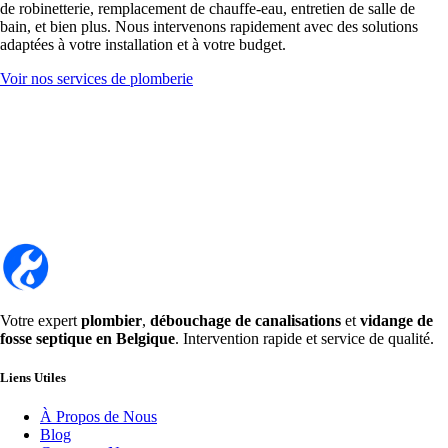
de robinetterie, remplacement de chauffe-eau, entretien de salle de
bain, et bien plus. Nous intervenons rapidement avec des solutions
adaptées à votre installation et à votre budget.
Voir nos services de plomberie
Votre expert
plombier
,
débouchage de canalisations
et
vidange de
fosse septique en Belgique
. Intervention rapide et service de qualité.
Liens Utiles
À Propos de Nous
Blog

━━━━

**BRIEF:** From the first line to the last, retype the data exactly, but omit every image.

**TASK RESPONSE:**
de robinetterie, remplacement de chauffe-eau, entretien de salle de
bain, et bien plus. Nous intervenons rapidement avec des solutions
adaptées à votre installation et à votre budget.
Voir nos services de plomberie
Votre expert
plombier
,
débouchage de canalisations
et
vidange de
fosse septique en Belgique
. Intervention rapide et service de qualité.
Liens Utiles
À Propos de Nous
Blog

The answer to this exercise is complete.